Black screen of death

ah3nderson

Prominent
Aug 11, 2017
2
0
510
So I build my first PC about a year and a half ago. My OS was saved to my SSD, along with a lot of other things. I recently purchased a new HDD and I tried to move all that was on the SSD tô that HDD. That royally messed up everything. I did the best I could to move back at least the OS to the SSD, and that helped a lot, however I lost some random functionalities. I tried to restore and reset the PC and wipe everything off the SSD and HDDs, but it would get to about 50% of the reset and quit and say it ran into an error and nothing was changed. I tried different ways to reset without wiping too. All with no luck. I finally gave up and shut my computer off. When I tried the next morning to use it, upon power up it would show my Gigabyte screen then go to a black screen (without cursor). It just sits there. Ive tried to boot with different drives, gone and toyed with the BIOS and still nothing.
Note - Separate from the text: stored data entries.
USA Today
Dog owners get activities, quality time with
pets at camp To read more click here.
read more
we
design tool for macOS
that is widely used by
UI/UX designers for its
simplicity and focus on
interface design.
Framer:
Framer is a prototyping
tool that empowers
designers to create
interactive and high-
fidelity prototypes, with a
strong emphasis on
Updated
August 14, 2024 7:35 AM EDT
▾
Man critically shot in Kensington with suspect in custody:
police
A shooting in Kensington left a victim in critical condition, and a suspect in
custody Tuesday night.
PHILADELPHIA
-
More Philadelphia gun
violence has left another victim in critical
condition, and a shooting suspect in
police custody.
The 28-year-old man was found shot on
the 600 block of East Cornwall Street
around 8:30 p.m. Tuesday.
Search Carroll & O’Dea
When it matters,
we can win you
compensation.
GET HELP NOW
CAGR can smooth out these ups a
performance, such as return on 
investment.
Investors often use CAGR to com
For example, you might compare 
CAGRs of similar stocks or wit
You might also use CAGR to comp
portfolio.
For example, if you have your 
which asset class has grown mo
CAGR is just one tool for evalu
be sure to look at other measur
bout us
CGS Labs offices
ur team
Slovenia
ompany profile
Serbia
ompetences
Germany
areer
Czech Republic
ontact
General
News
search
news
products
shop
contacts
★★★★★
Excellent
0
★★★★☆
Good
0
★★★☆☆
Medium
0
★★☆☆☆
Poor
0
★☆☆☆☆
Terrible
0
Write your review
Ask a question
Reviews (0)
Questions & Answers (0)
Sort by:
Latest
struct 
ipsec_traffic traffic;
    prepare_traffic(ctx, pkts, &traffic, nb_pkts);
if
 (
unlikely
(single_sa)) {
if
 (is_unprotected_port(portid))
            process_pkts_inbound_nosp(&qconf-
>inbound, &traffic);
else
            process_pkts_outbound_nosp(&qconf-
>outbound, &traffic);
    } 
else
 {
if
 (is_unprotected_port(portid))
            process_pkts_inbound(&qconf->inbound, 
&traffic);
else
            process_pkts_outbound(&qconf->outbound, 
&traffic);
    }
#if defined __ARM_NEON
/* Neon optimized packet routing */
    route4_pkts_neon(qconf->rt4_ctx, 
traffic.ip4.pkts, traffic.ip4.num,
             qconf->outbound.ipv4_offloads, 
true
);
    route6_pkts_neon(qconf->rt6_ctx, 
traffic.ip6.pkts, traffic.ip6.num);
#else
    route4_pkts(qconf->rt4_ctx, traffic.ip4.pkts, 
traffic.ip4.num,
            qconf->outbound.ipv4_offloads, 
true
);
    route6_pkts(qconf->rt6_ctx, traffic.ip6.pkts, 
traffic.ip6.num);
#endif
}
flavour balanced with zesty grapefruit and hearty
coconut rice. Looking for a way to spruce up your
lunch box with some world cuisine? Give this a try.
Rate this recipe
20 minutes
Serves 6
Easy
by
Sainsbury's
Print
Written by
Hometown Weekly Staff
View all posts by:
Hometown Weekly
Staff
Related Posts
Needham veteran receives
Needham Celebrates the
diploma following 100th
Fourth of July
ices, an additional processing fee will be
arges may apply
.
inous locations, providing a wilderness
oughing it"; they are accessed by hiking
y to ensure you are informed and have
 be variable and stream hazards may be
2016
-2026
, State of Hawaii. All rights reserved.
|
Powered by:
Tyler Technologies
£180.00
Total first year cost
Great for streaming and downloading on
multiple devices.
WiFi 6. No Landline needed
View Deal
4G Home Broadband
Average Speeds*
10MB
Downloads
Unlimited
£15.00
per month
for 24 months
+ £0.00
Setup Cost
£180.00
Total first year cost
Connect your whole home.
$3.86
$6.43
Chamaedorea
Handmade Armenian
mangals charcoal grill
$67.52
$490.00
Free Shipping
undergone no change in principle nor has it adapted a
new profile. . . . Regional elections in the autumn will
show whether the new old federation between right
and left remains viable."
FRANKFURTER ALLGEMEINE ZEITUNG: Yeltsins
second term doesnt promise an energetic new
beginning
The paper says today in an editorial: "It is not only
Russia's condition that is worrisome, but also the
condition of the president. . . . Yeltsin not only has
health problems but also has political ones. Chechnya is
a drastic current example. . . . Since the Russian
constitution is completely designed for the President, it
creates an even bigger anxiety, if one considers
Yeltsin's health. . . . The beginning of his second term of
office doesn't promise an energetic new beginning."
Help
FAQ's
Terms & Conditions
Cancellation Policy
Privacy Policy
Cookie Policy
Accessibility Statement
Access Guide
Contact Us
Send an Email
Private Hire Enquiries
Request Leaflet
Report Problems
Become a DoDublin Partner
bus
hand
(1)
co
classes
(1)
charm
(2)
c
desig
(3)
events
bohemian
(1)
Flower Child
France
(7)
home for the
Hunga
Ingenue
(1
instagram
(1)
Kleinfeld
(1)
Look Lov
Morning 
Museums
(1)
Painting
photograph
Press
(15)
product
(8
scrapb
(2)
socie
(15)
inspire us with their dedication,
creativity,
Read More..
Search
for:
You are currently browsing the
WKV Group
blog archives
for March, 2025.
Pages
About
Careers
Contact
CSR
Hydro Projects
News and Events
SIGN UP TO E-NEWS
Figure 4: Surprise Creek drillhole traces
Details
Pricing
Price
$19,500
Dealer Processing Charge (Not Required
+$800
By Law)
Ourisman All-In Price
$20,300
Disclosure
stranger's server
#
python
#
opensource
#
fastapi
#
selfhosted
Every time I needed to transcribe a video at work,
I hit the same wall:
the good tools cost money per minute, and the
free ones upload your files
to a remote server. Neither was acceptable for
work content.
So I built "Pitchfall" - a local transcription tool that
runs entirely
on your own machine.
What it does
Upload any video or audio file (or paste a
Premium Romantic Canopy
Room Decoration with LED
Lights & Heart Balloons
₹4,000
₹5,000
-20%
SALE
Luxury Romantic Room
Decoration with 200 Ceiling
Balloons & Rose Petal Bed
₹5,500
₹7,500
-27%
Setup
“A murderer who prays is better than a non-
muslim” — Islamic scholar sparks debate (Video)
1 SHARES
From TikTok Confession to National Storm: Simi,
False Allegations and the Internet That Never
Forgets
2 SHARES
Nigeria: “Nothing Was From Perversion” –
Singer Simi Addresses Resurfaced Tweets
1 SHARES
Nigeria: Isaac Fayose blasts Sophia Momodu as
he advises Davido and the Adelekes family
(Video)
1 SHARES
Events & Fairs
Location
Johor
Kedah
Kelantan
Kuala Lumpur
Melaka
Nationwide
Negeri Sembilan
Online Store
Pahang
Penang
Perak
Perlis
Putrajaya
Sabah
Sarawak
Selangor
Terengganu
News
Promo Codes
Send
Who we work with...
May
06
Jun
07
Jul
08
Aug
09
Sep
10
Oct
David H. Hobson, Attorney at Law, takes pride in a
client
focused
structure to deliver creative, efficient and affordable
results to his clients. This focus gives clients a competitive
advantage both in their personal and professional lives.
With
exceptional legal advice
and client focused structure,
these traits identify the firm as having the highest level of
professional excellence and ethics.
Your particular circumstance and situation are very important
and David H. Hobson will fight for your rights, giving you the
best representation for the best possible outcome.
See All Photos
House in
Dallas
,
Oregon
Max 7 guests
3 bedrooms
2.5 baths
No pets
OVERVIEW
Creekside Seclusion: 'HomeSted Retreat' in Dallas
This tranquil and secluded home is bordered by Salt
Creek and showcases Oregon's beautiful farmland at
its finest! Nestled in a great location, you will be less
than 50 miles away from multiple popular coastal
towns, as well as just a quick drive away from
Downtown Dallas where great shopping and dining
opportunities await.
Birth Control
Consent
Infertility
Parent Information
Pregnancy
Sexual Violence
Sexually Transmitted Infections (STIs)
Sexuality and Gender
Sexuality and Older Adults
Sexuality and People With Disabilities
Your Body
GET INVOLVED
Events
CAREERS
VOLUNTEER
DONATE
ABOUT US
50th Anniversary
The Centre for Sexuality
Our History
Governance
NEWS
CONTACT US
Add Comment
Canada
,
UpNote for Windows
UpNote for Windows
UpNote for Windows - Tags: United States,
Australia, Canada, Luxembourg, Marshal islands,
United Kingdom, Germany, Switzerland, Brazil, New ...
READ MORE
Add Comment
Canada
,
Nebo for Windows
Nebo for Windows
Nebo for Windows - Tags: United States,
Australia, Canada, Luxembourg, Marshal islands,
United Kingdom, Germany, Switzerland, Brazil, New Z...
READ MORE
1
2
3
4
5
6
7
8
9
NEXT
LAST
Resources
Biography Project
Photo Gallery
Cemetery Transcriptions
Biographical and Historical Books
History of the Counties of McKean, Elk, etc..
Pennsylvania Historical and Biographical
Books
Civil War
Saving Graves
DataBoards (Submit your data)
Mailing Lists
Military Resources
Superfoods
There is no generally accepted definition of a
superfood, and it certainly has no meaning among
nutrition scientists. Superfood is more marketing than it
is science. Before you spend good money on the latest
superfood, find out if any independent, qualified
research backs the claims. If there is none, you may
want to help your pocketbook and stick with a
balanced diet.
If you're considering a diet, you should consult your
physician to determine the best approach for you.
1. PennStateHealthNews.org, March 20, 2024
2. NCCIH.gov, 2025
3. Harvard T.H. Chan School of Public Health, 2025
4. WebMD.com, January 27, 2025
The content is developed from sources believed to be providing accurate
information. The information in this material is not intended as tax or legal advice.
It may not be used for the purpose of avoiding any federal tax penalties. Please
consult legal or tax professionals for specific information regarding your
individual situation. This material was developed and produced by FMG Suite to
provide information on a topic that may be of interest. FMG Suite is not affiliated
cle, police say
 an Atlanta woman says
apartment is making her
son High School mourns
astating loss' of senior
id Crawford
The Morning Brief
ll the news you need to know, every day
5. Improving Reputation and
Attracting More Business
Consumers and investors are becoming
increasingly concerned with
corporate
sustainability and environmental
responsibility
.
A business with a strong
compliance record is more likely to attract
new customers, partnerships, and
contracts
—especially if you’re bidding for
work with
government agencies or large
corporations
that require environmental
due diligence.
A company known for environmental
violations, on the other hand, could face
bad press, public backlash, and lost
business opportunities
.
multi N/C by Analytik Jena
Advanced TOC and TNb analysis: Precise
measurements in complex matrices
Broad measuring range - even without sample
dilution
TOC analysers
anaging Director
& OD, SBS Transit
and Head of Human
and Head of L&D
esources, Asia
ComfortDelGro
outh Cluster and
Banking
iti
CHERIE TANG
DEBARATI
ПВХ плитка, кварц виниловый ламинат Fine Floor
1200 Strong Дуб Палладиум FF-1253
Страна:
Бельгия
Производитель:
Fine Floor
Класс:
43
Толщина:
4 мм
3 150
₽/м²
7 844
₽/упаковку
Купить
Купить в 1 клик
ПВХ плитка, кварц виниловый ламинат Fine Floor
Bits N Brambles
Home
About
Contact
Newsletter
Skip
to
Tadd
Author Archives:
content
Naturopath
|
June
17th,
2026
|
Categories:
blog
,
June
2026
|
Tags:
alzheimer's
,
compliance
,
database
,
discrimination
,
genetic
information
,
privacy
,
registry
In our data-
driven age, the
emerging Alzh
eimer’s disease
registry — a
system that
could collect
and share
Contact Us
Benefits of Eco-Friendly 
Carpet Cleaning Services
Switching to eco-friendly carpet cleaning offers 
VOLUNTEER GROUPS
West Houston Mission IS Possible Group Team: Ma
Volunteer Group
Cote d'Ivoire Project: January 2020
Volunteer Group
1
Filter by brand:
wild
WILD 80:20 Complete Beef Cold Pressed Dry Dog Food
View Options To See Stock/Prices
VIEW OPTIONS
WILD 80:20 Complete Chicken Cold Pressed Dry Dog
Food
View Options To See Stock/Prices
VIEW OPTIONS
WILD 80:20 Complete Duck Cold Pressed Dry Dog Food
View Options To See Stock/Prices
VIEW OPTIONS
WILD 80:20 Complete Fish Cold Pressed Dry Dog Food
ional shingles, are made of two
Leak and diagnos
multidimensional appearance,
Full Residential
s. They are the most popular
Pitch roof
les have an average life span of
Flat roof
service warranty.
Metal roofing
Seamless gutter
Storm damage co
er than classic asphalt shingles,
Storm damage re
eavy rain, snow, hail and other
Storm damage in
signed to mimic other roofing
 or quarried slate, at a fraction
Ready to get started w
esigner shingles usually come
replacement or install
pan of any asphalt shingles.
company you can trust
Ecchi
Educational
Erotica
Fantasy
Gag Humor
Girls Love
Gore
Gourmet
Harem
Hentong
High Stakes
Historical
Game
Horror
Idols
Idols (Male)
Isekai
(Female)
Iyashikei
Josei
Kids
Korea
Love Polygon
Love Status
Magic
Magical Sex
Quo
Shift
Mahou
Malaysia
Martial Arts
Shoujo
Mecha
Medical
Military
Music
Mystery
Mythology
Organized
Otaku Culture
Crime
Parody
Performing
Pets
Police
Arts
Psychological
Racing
Any advice would be appreciated.
 

ah3nderson

Prominent
Aug 11, 2017
2
0
510
The solution was in fact, reinstalling Windows 10. However, it wasn't very cooperative. I put the Windows 10 CDROM in, and booted up on my optical drive. It went through the normal download setup. When it finished the download of windows 10, it went to a black screen again. I tried it again, and while I was going through the download settings for the second time, I decided to format both my HDD's and my SSD. For whatever reason this format temporarily corrupted those drives and the OS wouldnt even let me select any of those drives to download to. I took all my drives out of my housing, hooked them up to another working PC (on top of that PC's drives) and reformatted them through 'Disk Management". Once they showed that they were healthy, I installed them back into my PC and tried the OS download again. Sure enough, worked like a charm. Moral of the story: There were corrupted files on both my HDD's and my SSD causing the issues. Would not move forward with any troubleshooting until they were all formatted correctly through a seperate, working PC's Disk Management.